[jira] [Updated] (HADOOP-18797) Support Concurrent Writes With S3A Magic Committer

Steve Loughran (Jira) Fri, 12 Jul 2024 05:02:04 -0700


     [ 
https://issues.apache.org/jira/browse/HADOOP-18797?page=com.atlassian.jira.plugin.system.issuetabpanels:all-tabpanel
 ]


Steve Loughran updated HADOOP-18797:
------------------------------------
    Description: 
h2. warning: no guarantee of safe/consistent results due to non-atomic job 
commit

Important: There is no guarantee that concurrent jobs writing to the same table 
are safe. This is as true for the classic FileOutputCommitter as it is for the 
S3A Magic Committer.

Why not? Because neither of these committers (or any other which works on a 
file-by-file basis) has an atomic job commit operation. If two jobs commit at 
the same time, the results are *completely undefined*. And this may not be 
detected by the applications.

If you want safe, concurrent parallel writes, use a manifest-file format with 
applications able to handle commit conflicts.

h2. problem

There is a failure in the commit process when multiple jobs are writing to a s3 
directory *concurrently* using {*}magic committers{*}.

This issue is closely related HADOOP-17318.

When multiple Spark jobs write to the same S3A directory, they upload files 
simultaneously using "__magic" as the base directory for staging. Inside this 
directory, there are multiple "/job-some-uuid" directories, each representing a 
concurrently running job.

To fix some preoblems related to concunrrency a property was introduced in the 
previous fix: "spark.hadoop.fs.s3a.committer.abort.pending.uploads". When set 
to false, it ensures that during the cleanup stage, finalizing jobs do not 
abort pending uploads from other jobs. So we see in logs this line: 
{code:java}
DEBUG [main] o.a.h.fs.s3a.commit.AbstractS3ACommitter (819): Not cleanup up 
pending uploads to s3a ...{code}
(from 
[AbstractS3ACommitter.java#L952|https://github.com/apache/hadoop/blob/trunk/hadoop-tools/hadoop-aws/src/main/java/org/apache/hadoop/fs/s3a/commit/AbstractS3ACommitter.java#L952])

However, in the next step, the {*}"__magic" directory is recursively deleted{*}:
{code:java}
INFO  [main] o.a.h.fs.s3a.commit.magic.MagicS3GuardCommitter (98): Deleting 
magic directory s3a://my-bucket/my-table/__magic: duration 0:00.560s {code}
(from [AbstractS3ACommitter.java#L1112 
|https://github.com/apache/hadoop/blob/trunk/hadoop-tools/hadoop-aws/src/main/java/org/apache/hadoop/fs/s3a/commit/AbstractS3ACommitter.java#L1112]and
 
[MagicS3GuardCommitter.java#L137)|https://github.com/apache/hadoop/blob/trunk/hadoop-tools/hadoop-aws/src/main/java/org/apache/hadoop/fs/s3a/commit/magic/MagicS3GuardCommitter.java#L137)]
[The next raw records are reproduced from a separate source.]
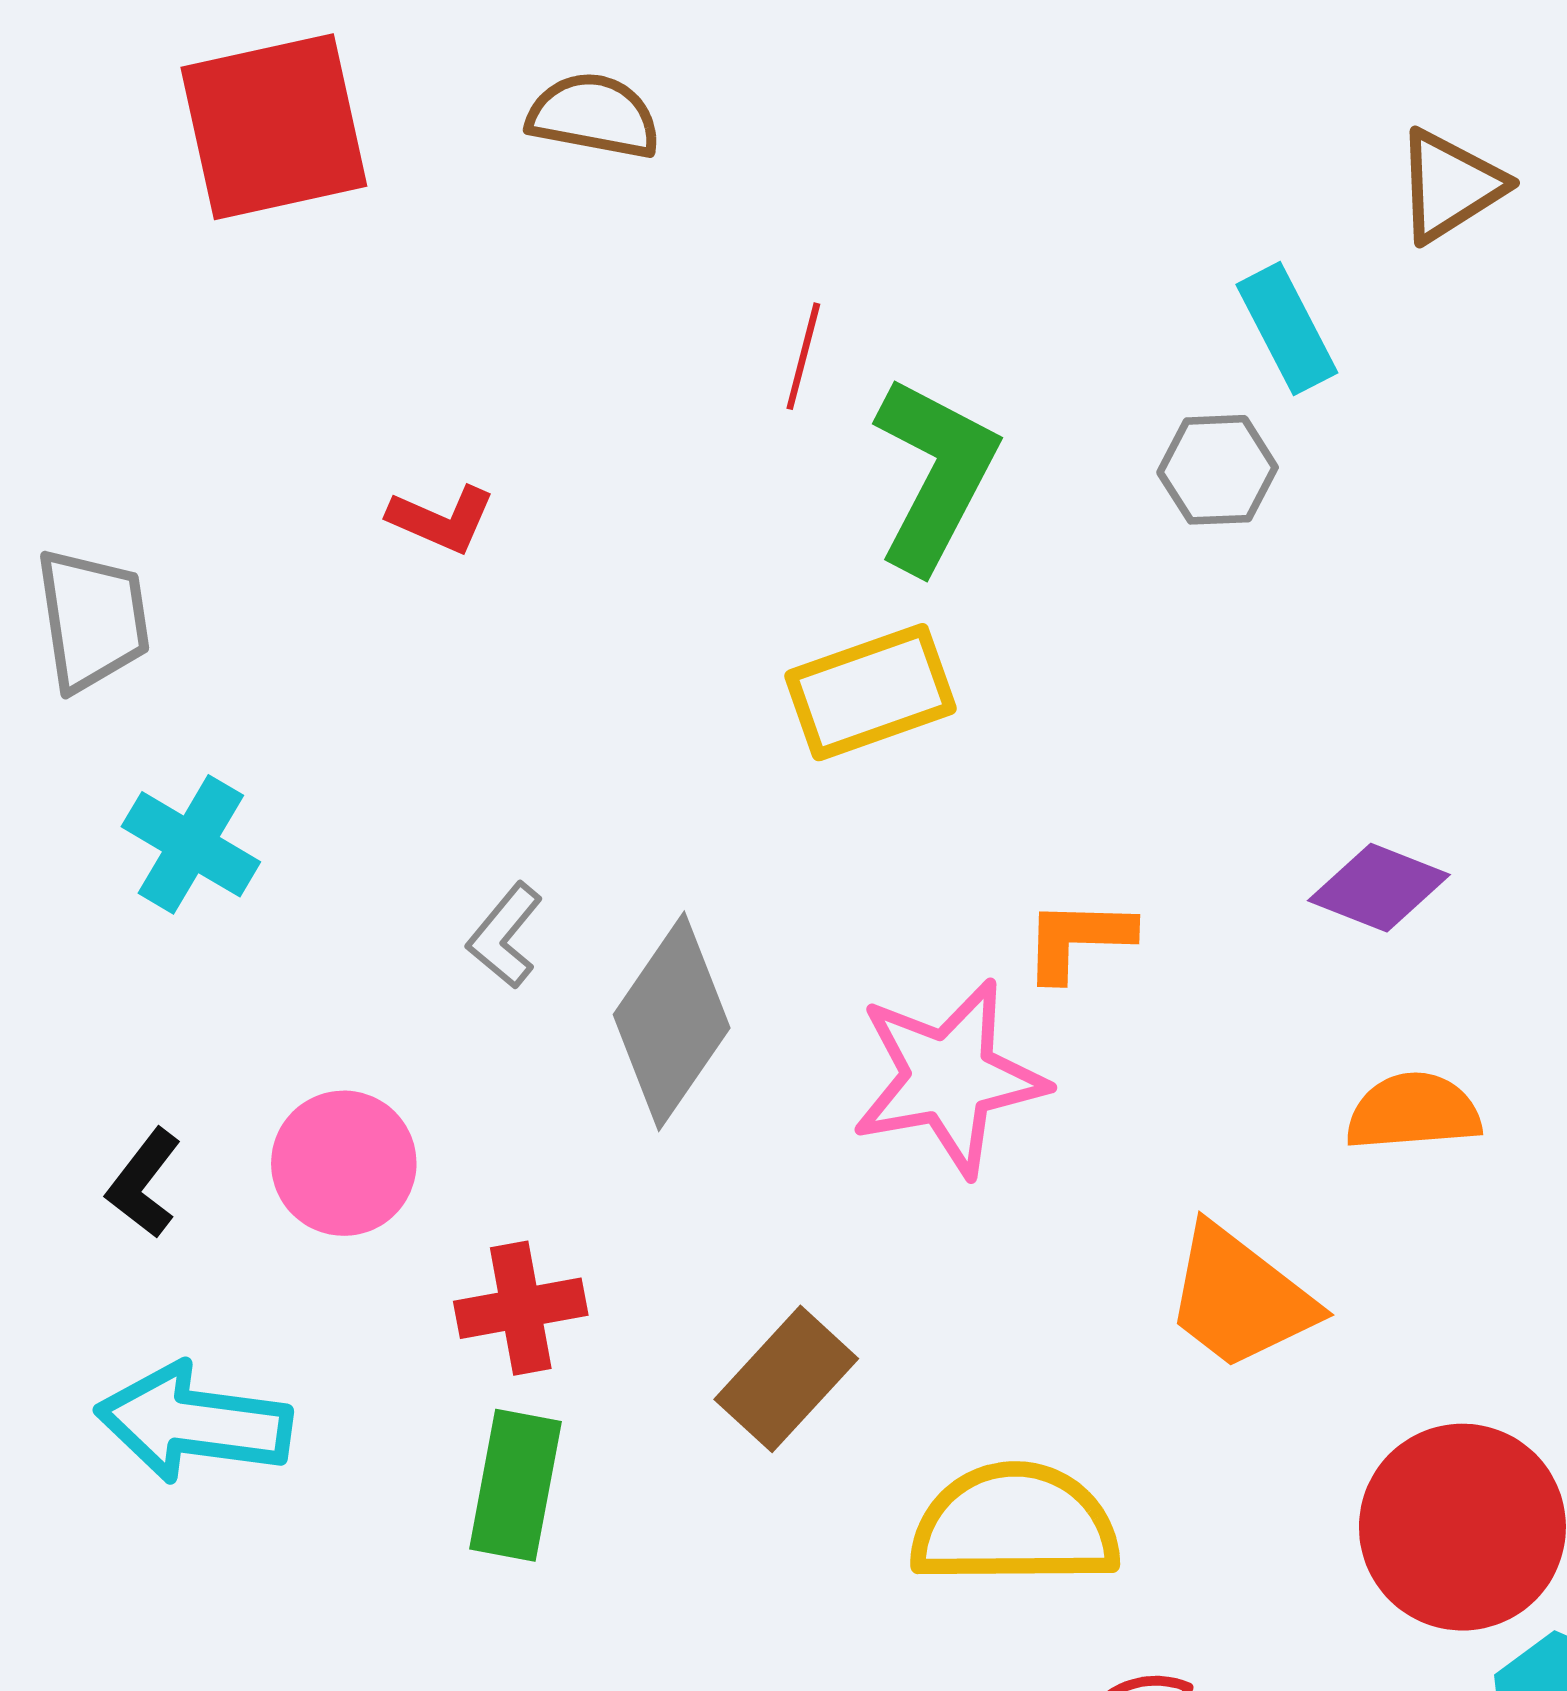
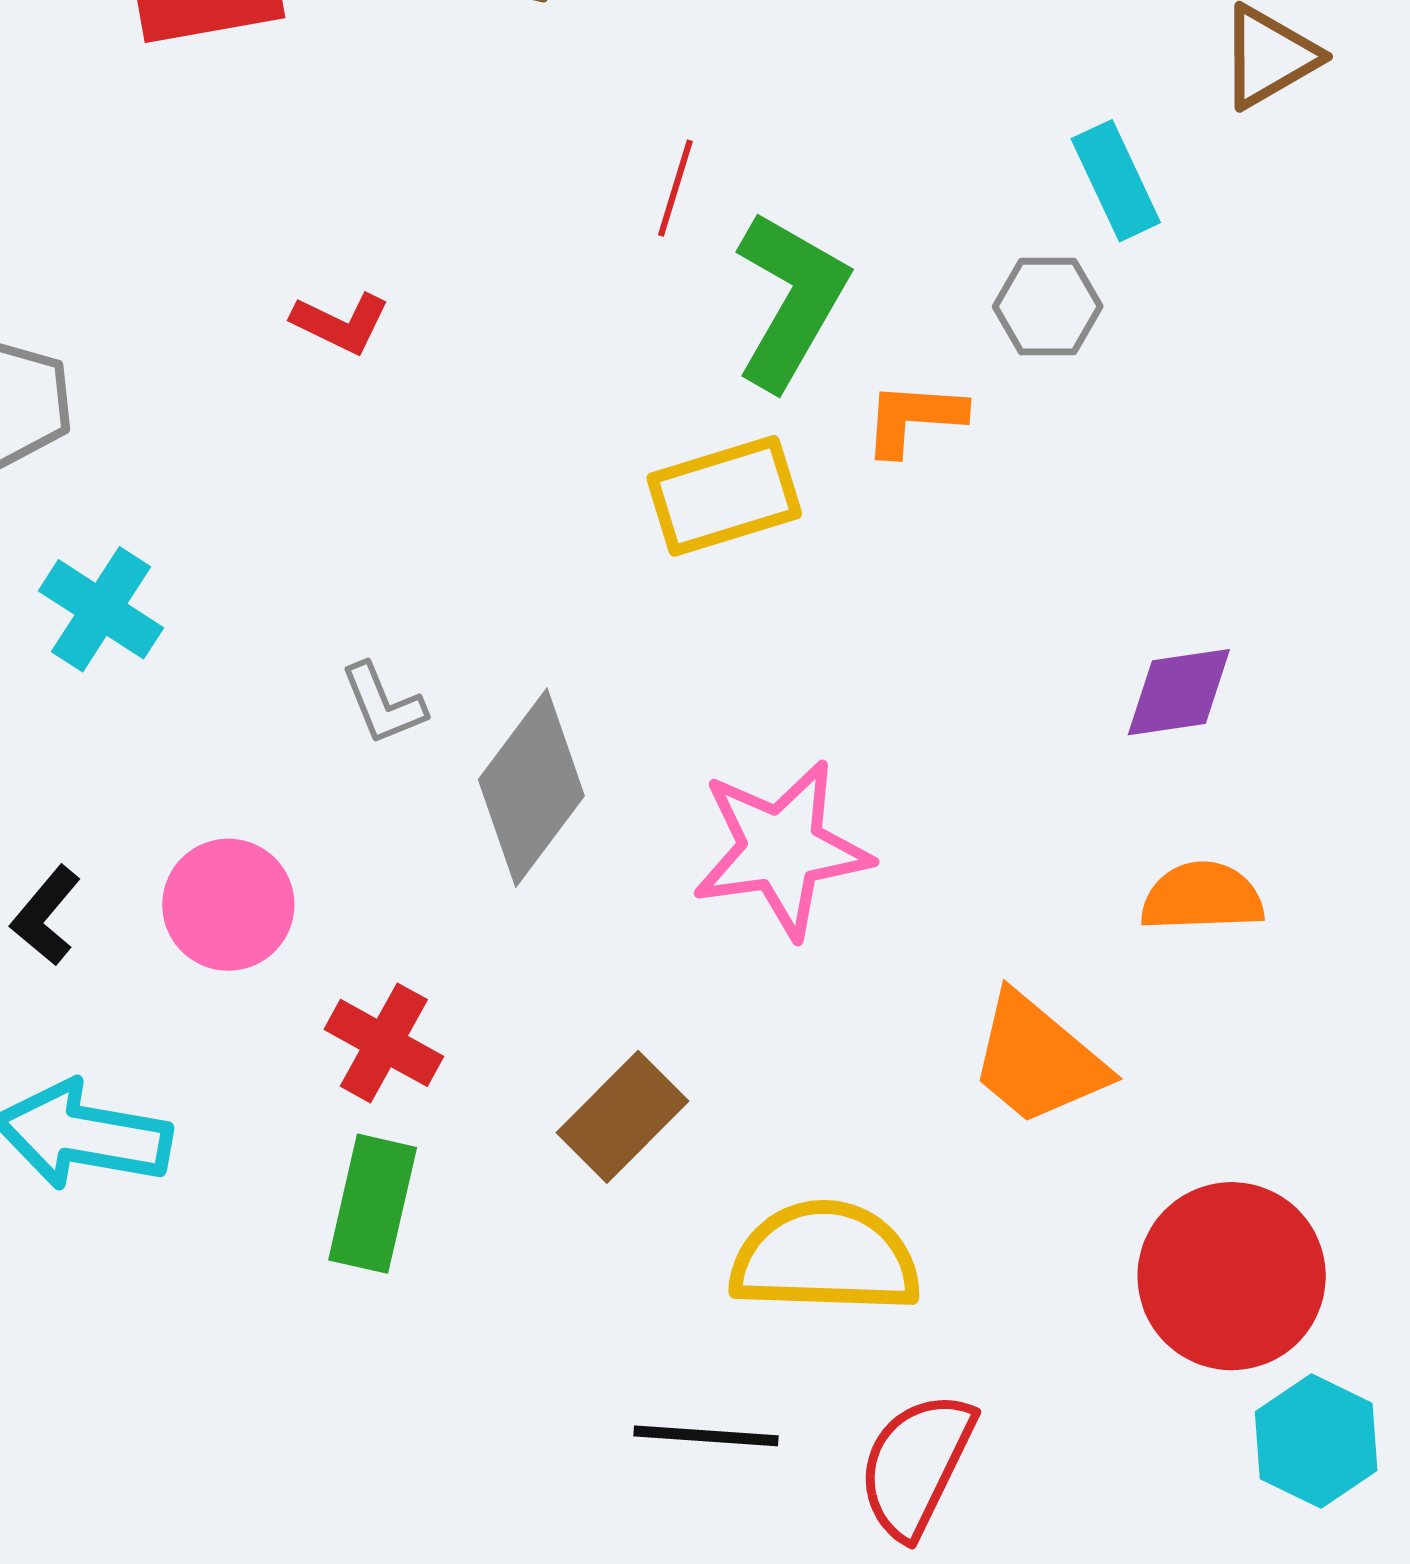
purple diamond: (1379, 888) -> (1179, 692), turned -32
gray L-shape: (505, 936) -> (383, 704), turned -64
orange L-shape: (1078, 939) -> (914, 418), moved
red cross: (521, 1308) -> (384, 1043), turned 37

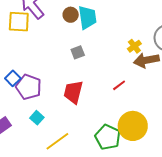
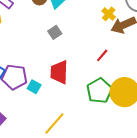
cyan square: (37, 118) -> (34, 87), moved
green pentagon: (108, 137) -> (99, 91), moved, turned 30

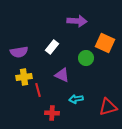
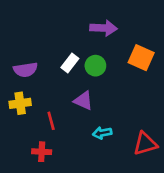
green circle: (86, 58) -> (95, 66), moved
yellow cross: (24, 77) -> (20, 103), moved
red cross: (52, 113) -> (42, 152), moved

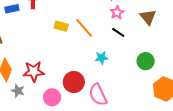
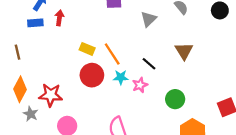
pink star: (117, 12) -> (140, 85), moved
cyan star: (102, 58) -> (121, 77), moved
red circle: (74, 82) -> (92, 75), moved

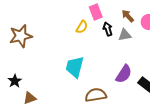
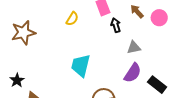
yellow semicircle: (82, 27) -> (72, 19), moved
gray triangle: (125, 35) -> (134, 47), moved

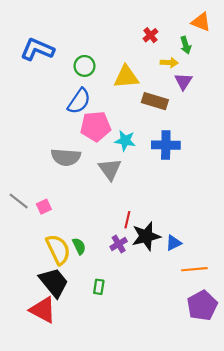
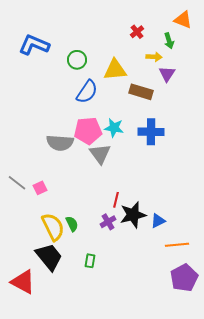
blue semicircle: (79, 101) -> (87, 92), moved
pink pentagon: (96, 126) -> (88, 131), moved
red triangle: (43, 310) -> (23, 282), moved

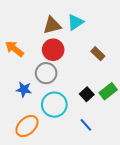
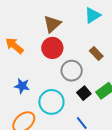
cyan triangle: (75, 22) -> (93, 15), moved
brown triangle: (52, 25) -> (52, 24), turned -30
gray circle: (46, 73) -> (72, 71), moved

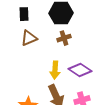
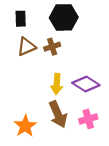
brown cross: (64, 38) -> (52, 47), moved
This deletion operation *affects the second job* that is still running because 
it loses pending uploads (i.e., ".pendingset" and ".pending" files).

The consequences can range from an exception in the best case to a silent loss 
of data in the worst case. The latter occurs when Job_1 deletes files just 
before Job_2 executes "listPendingUploadsToCommit" to list ".pendingset" files 
in the job attempt directory previous to complete the uploads with POST 
requests.

To resolve this issue, it's important {*}to ensure that only the prefix 
associated with the job currently finalizing is cleaned{*}.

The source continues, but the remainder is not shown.